Task requirements: Transcribe the stretch of entries below from the line with "الشركات ذات الرؤية التوسعية أن الاعتماد على" through the line with "equilibrados, enquanto modelos com drop mais", exactly and with both ends included; leave out all other lines.
#####
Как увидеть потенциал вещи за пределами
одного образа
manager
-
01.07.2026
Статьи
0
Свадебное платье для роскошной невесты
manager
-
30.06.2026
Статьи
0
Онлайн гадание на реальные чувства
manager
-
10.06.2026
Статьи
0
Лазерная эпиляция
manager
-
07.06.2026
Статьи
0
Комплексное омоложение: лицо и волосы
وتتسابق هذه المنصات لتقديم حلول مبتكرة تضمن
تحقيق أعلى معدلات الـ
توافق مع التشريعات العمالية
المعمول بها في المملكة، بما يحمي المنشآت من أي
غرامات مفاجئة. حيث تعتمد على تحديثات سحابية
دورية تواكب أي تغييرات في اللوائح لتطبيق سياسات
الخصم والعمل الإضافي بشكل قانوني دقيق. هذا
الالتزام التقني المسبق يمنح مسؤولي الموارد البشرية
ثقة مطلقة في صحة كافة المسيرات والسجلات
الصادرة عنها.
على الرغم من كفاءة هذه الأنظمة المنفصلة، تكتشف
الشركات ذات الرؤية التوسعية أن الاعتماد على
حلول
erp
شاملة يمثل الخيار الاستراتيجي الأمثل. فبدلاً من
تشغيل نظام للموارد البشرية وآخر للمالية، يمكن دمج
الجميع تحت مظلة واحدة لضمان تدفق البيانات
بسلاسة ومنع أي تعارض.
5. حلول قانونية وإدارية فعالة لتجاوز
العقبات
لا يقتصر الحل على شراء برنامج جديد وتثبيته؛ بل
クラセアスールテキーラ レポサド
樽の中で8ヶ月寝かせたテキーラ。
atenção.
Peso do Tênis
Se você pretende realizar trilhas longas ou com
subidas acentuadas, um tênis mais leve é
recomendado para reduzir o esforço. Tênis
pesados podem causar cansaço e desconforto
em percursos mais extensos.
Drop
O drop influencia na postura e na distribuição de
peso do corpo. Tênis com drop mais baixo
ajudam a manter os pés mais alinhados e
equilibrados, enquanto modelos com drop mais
#####
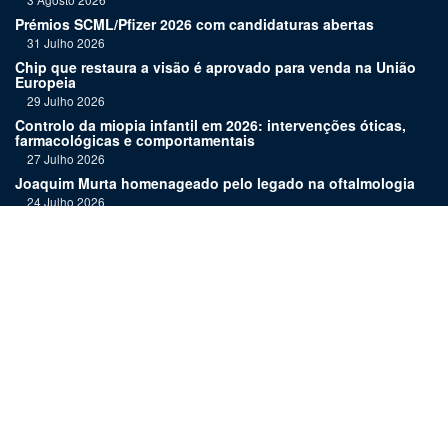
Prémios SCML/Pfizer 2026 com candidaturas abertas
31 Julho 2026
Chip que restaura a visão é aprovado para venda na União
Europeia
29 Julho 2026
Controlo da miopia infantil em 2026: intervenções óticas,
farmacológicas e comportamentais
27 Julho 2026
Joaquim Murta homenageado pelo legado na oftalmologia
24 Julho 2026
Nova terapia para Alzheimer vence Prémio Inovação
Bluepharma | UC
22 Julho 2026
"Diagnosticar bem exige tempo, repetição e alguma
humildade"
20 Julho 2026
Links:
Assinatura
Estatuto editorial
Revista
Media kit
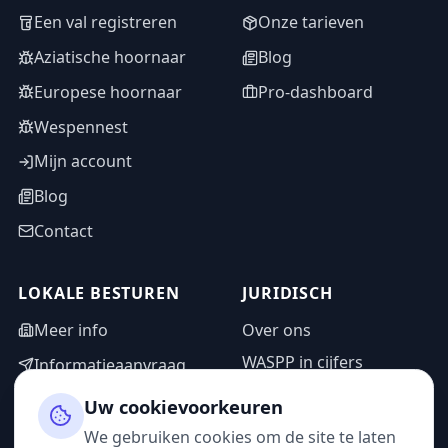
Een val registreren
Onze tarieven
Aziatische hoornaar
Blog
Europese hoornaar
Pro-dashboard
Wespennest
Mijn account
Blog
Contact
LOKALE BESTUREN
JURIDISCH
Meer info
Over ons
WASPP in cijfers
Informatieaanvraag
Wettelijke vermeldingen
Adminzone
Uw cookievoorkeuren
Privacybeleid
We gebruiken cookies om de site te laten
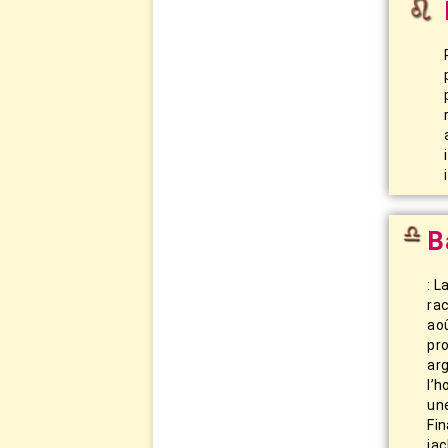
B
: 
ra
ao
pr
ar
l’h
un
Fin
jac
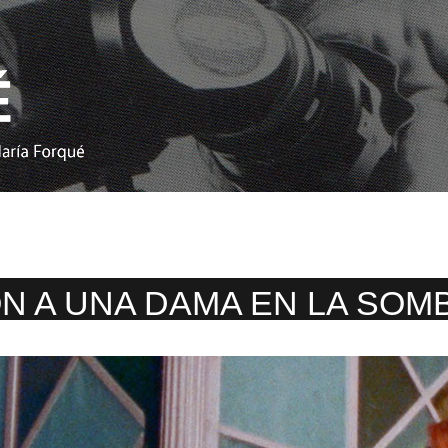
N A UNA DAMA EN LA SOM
#####
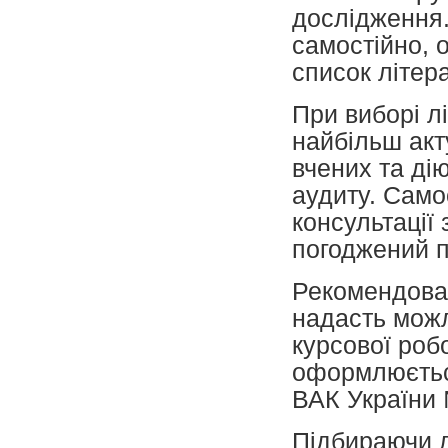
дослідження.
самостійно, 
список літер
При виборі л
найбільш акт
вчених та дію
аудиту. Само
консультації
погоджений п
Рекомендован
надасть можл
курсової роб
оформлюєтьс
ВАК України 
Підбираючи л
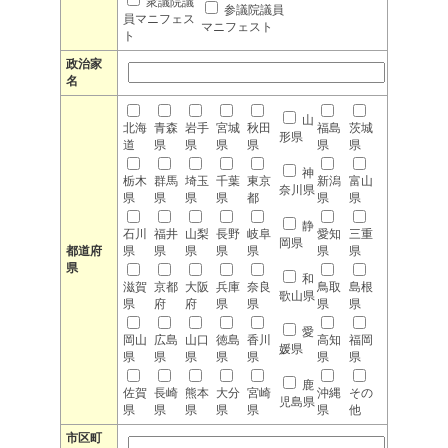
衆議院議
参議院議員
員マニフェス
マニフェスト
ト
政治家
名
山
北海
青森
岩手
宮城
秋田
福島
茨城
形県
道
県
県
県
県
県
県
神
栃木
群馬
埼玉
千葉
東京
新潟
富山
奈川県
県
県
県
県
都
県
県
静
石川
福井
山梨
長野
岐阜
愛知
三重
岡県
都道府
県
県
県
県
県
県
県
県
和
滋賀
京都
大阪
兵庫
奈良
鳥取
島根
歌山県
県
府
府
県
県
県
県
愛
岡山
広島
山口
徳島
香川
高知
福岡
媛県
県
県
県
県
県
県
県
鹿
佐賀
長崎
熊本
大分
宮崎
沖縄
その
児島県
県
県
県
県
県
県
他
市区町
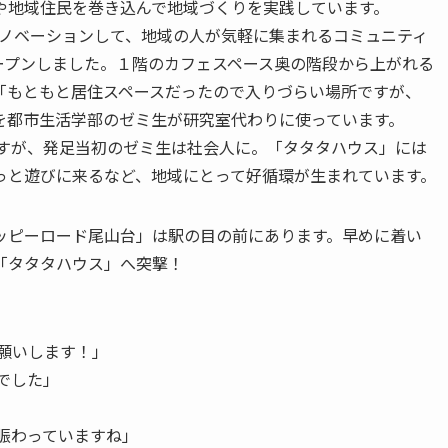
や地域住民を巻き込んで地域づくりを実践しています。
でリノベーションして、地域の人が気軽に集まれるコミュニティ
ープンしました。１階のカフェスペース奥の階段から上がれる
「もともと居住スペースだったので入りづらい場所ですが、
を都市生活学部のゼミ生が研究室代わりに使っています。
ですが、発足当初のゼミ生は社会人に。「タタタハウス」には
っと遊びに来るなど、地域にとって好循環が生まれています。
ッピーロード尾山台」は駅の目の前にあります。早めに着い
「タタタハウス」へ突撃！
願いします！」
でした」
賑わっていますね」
#####
Solution to this exercise:
الشركات ذات الرؤية التوسعية أن الاعتماد على
حلول
erp
شاملة يمثل الخيار الاستراتيجي الأمثل. فبدلاً من
تشغيل نظام للموارد البشرية وآخر للمالية، يمكن دمج
الجميع تحت مظلة واحدة لضمان تدفق البيانات
بسلاسة ومنع أي تعارض.
5. حلول قانونية وإدارية فعالة لتجاوز
العقبات
لا يقتصر الحل على شراء برنامج جديد وتثبيته؛ بل
クラセアスールテキーラ レポサド
樽の中で8ヶ月寝かせたテキーラ。
atenção.
Peso do Tênis
Se você pretende realizar trilhas longas ou com
subidas acentuadas, um tênis mais leve é
recomendado para reduzir o esforço. Tênis
pesados podem causar cansaço e desconforto
em percursos mais extensos.
Drop
O drop influencia na postura e na distribuição de
peso do corpo. Tênis com drop mais baixo
ajudam a manter os pés mais alinhados e
equilibrados, enquanto modelos com drop mais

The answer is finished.